2. Action authorization — every tool call goes through a policy engine before execution. Shell commands, file writes, browser actions, external API calls — each one is evaluated against configurable policies and a 5-factor risk score. The Rule of Two prevents any agent from simultaneously holding untrusted input, sensitive data, and code execution capability.
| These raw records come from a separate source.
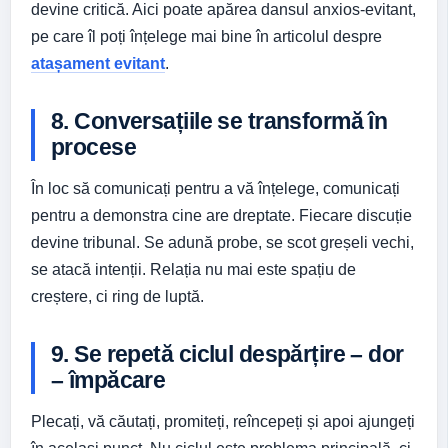
devine critică. Aici poate apărea dansul anxios-evitant,
pe care îl poți înțelege mai bine în articolul despre
atașament evitant
.
8. Conversațiile se transformă în
procese
În loc să comunicați pentru a vă înțelege, comunicați
pentru a demonstra cine are dreptate. Fiecare discuție
devine tribunal. Se adună probe, se scot greșeli vechi,
se atacă intenții. Relația nu mai este spațiu de
creștere, ci ring de luptă.
9. Se repetă ciclul despărțire – dor
– împăcare
Plecați, vă căutați, promiteți, reîncepeți și apoi ajungeți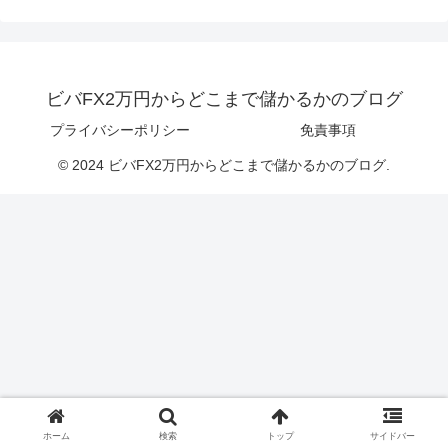
ビバFX2万円からどこまで儲かるかのブログ
プライバシーポリシー
免責事項
© 2024 ビバFX2万円からどこまで儲かるかのブログ.
ホーム
検索
トップ
サイドバー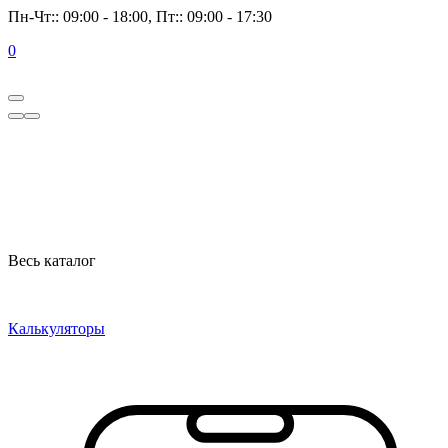
Пн-Чт:: 09:00 - 18:00, Пт:: 09:00 - 17:30
0
Весь каталог
Калькуляторы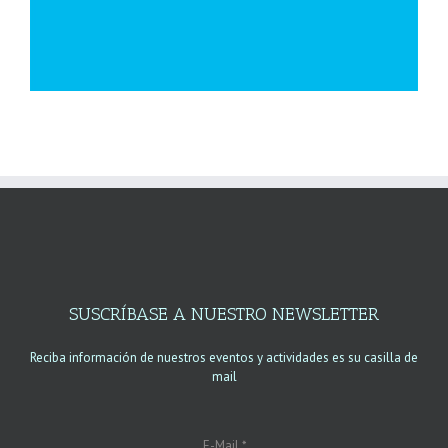
SUSCRÍBASE A NUESTRO NEWSLETTER
Reciba información de nuestros eventos y actividades es su casilla de
mail
E-Mail
*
3. Outbound — every response is scanned for PII (15 categories), credentials, and API keys before it leaves the agent. Data exfiltration through third-party skills gets caught here.

Beyond these three intercept points, Crawdad provides:

Cryptographic agent identity — Ed25519 + CRYSTALS-Kyber1024 hybrid keypairs
Memory integrity — Merkle-chained memory entries with Ed25519 signatures, preventing context poisoning
Skill attestation — SHA-256 hash verification and static analysis on every installed skill
Byzantine fault detection — automatic isolation of agents showing anomalous behavior
Immutable audit log — cryptographically sealed, tamper-evident record of every security decision
Post-quantum cryptography — CRYSTALS-Kyber1024 (NIST FIPS 203) for key encapsulation

Built in Rust. 607 tests passing. Under 10ms p99 latency.

For OpenClaw users: one command

git clone https://github.com/AndrewSispoidis/crawdad-openclaw ~/.openclaw/skills/crawdad

The Crawdad skill hooks into every OpenClaw agent automatically — scanning every inbound message, authorizing every tool call, filtering every outbound response. A free API key is provisioned on first run. No configuration required.

The skill code is open source: github.com/AndrewSispoidis/crawdad-openclaw

For everyone else

Crawdad works with any agent framework — LangChain, CrewAI, AutoGen, or anything you've built yourself.

pip install crawdad-sdk

from crawdad.openclaw import CrawdadMiddleware

mw = CrawdadMiddleware(
    base_url="https://crawdad-production.up.railway.app",
    api_key="your-key"
)

# Scan inbound for prompt injection
result = mw.scan_inbound("user message")

# Gate tool execution through policy
result = mw.authorize_action(agent_id, "shell_exec", "/bin/bash")

# Scan outbound for PII
result = mw.scan_outbound("Contact john at example.com")

Free tier: 10,000 API calls/month. No credit card.

getcrawdad.dev

What CVE-2026-25253 tells us

The vulnerability was patched. But the conditions that made it possible — an autonomous agent with full system access, no independent security layer, no action authorization — are present in every AI agent framework shipping today.

CVE-2026-25253 is the first of many. If you're running AI agents in any environment that matters, the time to add a security layer is before the next CVE, not after it.